21 Homogeneous Impact Areas


Author and date:

Anders Kolstad


21.1 Introduction

This chapter documents the creation of a wall-to-wall map of homogeneous impact areas in Norway. The map is produced by binning values in the infrastructure index into four discrete categories. It is likely to be a good predictor for some indicators, such as slitasje and the presence of alien species.

21.2 About the underlying data

The infrastructure index is explained here. It is a wall-to-wall raster over Norway with 100 m resolution. Each pixel is given a value along a continuous gradient from 0 to around 15.4, representing the frequency of surrounding cells within 500 m with human infrastructure (houses, roads, ect).

21.2.1 Representativity in time and space

The infrastructure index is calculated with data that have slightly different dates, but can be said to represent year 2015. The data covers all of mainland Norway.

21.2.2 References

Bakkestuen, V., Dervo, B.K., Bærum, K.M. og Erikstad, L. 2022. Prediksjonsmodellering av naturtyper i ferskvann. NINA Rapport 2079. Norsk institutt for naturforskning.

21.3 Analyses

21.3.1 Import data

The path must be conditional:

dir <- substr(getwd(), 1,2)
path <- ifelse(dir == "C:", 
        "R:/GeoSpatialData/Utility_governmentalServices/Norway_Infrastructure_Index/Original/Infrastrukturindeks_UTM33/infra_tiff.tif",
        "/data/R/GeoSpatialData/Utility_governmentalServices/Norway_Infrastructure_Index/Original/Infrastrukturindeks_UTM33/infra_tiff.tif")

Import a stars proxy (no data imported yet)

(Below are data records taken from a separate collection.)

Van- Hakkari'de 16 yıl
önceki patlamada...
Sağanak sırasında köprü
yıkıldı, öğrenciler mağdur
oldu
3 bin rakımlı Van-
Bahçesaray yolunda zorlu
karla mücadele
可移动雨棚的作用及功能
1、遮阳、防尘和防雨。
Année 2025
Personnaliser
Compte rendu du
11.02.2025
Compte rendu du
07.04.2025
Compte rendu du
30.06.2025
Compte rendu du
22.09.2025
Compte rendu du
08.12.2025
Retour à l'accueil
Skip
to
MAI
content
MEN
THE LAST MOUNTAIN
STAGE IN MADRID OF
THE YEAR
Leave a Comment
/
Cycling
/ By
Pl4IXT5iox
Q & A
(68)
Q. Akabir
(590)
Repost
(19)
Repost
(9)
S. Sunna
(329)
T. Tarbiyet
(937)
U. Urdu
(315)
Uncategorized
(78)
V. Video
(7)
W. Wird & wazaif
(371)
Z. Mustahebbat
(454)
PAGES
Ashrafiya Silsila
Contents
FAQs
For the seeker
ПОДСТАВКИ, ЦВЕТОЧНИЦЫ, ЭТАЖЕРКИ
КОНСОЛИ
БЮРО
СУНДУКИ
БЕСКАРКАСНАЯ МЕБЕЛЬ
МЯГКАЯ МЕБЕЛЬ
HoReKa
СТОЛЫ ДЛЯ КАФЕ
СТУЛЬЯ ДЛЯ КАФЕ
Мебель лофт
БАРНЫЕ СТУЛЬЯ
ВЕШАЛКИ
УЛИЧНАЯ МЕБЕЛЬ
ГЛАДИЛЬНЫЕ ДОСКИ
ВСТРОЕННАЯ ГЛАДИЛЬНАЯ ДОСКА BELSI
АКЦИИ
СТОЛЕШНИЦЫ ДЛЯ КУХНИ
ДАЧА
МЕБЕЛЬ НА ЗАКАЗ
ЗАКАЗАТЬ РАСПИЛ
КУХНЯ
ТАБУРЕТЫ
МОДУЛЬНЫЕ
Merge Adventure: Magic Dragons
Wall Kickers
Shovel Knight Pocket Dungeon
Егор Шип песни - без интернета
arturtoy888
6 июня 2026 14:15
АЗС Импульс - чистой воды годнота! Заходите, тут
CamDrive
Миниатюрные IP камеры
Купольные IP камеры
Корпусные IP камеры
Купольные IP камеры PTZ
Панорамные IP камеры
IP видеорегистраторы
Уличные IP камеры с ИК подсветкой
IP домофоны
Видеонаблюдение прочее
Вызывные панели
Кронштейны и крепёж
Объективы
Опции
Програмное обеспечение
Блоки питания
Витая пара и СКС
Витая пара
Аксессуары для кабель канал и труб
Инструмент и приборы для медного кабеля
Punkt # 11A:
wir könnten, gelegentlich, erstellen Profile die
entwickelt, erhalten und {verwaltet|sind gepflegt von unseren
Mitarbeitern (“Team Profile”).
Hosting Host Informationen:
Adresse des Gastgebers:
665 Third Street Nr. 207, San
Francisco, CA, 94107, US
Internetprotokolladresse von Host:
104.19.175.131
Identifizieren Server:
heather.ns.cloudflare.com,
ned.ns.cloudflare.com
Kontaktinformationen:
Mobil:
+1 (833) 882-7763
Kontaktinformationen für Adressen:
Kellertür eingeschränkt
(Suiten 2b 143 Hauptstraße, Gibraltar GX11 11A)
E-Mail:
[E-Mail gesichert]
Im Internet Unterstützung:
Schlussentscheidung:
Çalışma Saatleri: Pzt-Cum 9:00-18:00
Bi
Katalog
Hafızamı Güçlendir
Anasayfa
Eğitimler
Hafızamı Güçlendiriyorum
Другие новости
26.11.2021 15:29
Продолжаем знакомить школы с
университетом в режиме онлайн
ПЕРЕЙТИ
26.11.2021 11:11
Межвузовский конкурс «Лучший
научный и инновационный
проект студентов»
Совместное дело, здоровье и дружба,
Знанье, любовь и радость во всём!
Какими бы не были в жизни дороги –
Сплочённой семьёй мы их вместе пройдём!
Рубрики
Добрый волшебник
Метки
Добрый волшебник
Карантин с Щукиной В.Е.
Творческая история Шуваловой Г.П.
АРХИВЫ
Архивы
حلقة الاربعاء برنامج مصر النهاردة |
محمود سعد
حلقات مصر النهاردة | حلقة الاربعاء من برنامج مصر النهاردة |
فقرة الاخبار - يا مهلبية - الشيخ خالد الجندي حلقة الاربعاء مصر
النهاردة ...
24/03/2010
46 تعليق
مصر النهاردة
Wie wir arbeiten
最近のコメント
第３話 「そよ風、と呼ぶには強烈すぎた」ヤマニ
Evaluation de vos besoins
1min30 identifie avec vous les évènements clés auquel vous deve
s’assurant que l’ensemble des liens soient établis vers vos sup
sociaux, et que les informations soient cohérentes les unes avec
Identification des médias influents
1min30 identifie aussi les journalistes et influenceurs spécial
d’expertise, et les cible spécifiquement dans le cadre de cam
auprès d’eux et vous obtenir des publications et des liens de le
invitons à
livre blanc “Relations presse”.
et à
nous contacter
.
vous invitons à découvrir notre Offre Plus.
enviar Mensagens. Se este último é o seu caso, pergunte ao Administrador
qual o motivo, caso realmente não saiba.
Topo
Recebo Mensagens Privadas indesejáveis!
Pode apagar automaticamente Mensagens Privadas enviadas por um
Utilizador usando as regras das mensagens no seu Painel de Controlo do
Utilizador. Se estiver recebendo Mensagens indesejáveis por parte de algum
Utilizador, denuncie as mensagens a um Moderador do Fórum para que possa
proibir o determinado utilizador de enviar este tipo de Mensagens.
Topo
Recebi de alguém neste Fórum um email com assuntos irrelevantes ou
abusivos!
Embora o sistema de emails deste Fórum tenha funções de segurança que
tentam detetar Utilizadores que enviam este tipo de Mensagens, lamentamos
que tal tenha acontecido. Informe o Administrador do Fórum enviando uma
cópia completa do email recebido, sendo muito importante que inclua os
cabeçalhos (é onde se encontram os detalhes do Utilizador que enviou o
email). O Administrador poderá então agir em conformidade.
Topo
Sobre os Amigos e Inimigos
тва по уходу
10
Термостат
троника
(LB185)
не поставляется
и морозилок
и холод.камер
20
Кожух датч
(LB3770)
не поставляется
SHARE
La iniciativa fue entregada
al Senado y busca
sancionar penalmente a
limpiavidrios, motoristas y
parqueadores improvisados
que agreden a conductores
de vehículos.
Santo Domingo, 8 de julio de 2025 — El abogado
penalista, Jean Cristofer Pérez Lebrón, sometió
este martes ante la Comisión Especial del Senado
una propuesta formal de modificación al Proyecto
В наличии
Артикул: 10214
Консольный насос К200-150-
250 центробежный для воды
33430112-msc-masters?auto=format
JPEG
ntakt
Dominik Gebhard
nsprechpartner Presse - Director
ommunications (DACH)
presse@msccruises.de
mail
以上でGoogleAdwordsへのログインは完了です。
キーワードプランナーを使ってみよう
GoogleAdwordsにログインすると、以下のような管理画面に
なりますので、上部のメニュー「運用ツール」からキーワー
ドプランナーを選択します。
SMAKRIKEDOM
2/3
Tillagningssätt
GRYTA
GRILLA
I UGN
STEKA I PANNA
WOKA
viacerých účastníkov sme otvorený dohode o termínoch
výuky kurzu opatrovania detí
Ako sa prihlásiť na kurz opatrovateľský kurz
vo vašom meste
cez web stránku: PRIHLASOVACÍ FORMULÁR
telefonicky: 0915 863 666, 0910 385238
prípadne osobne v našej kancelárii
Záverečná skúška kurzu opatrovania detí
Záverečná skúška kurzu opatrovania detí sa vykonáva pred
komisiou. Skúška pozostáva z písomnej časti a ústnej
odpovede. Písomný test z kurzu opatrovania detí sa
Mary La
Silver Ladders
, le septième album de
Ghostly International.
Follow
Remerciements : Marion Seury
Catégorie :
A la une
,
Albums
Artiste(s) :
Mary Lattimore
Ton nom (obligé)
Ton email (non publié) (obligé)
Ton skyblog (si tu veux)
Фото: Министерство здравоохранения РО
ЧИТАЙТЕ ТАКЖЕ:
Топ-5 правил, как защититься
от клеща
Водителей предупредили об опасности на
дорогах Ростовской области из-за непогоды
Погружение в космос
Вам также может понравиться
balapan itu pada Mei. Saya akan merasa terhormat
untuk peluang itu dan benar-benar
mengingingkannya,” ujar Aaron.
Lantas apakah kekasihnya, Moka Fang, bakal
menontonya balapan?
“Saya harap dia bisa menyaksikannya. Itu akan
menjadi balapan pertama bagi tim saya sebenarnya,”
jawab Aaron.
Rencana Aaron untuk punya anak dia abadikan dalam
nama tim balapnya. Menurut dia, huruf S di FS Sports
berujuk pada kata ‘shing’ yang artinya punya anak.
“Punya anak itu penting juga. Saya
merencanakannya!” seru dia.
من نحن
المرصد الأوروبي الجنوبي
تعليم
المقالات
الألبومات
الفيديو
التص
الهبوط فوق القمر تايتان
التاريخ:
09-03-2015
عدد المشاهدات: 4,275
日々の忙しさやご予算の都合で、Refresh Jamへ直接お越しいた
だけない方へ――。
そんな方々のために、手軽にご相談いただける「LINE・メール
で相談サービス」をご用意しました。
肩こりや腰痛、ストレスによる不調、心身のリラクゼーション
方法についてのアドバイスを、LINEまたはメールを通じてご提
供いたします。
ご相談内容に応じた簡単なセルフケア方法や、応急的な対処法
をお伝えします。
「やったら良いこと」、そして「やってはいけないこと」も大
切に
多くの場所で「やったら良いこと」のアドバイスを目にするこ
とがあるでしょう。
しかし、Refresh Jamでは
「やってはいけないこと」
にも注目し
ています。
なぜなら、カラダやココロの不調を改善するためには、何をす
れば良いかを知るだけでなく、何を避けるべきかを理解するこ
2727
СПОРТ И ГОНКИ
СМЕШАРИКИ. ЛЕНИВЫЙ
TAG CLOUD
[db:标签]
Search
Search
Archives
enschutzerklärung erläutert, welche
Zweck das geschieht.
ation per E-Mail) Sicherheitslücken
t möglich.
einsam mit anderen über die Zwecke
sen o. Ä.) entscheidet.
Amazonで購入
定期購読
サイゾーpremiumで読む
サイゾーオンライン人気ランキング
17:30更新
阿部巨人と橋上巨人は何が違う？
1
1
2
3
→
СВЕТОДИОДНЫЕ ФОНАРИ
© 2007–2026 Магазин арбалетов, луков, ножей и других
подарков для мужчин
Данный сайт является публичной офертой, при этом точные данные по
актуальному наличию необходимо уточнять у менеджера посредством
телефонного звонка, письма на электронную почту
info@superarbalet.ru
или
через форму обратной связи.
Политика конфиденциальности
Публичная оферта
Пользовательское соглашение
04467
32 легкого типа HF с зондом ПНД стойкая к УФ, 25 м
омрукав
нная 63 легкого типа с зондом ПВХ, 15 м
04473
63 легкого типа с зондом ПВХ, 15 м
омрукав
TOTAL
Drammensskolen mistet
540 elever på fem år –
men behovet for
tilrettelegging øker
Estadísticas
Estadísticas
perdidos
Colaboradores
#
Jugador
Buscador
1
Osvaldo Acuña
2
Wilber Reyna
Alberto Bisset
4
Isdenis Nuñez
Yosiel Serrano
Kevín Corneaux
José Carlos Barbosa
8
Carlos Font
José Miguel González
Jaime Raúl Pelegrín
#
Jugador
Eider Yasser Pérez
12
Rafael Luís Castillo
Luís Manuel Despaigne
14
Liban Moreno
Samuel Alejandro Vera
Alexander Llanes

infra <- stars::read_stars(path)

Print the coordinate reference system:

st_crs(infra)$input
#> [1] "WGS_1984_UTM_Zone_33N"

21.3.2 Trondheim example

It’s easier to see what’s happening if we zoom in a bit. Lets get a boundary box around Trondheim.

myBB <- st_bbox(c(xmin=260520.12, xmax = 278587.56,
                ymin = 7032142.5, ymax = 7045245.27),
                crs = st_crs(infra))

Cropping the raster to the bbox

infra_trd <- sf::st_crop(infra, myBB)

21.3.2.1 Get OSM highways

Lets download some base maps to help validate and contextualize the infrastructure index.

Transform to lat long due to osm requirements

infra_trd_ll <- sf::st_transform(infra_trd, 4326)

Get the boundary box of the cropped raster

myBB_ll <- sf::st_bbox(infra_trd_ll)

Download highways using the above bbox.

hw <- 
  osmplotr::extract_osm_objects(
    bbox = myBB_ll,
    key = "highway",
    sf = T)

Transforming highway data back into utm, although not strictly necessary.

hw_utm <- sf::st_transform(hw, sf::st_crs(infra_trd)) 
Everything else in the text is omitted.